Jack waży ok 2,7kg. Ma posturę Leona, czyli brakuje mu drugie tyle
Spał cały czas, dopiero jakieś 20 minut temu podniósł się i zaczął patrzeć na mnie intensywnie, tak intensywnie, że sama się obudziłam.
Exigent suchy (jadł kilka ziaren w schronisku) został obuczany, tuńczyk w sosie własnym też
Rozrobiłam convalescence.

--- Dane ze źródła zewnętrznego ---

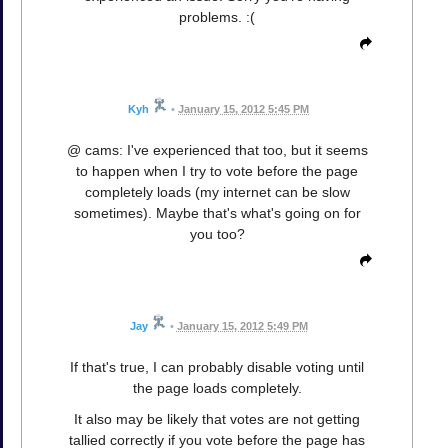
problems. :(
Kyh
•
January 15, 2012 5:45 PM
@ cams: I've experienced that too, but it seems
to happen when I try to vote before the page
completely loads (my internet can be slow
sometimes). Maybe that's what's going on for
you too?
Jay
•
January 15, 2012 5:49 PM
If that's true, I can probably disable voting until
the page loads completely.
It also may be likely that votes are not getting
tallied correctly if you vote before the page has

Karmienie Jacka to koszmar. Tak samo karmiło się Cardiamidka...
Na początku nie mogłam go opanować, owinęłam całego swoim szlafrokiem, zrobiłam mumijkę, którą trzymałam z tyłu za głową, bo Jack kąsał. Tylko zbliżyłam strzykawkę do pyszczka a on dostawał ślinotoku, odruchów wymiotnych. Uciekł mi, poszedł próbować wymiotować. Złapałam go znowu, tym razem lepiej. Pluł, ślinił się, zaciskał zęby, przy akompaniamencie buczenia wcisnęłam w niego 3 strzykawki 5ml. Lepsze to niż nic, będę jeszcze jedno podejście dziś robiła, za kilka godzin. Mam plan żeby przemycić jakoś między convem peritol.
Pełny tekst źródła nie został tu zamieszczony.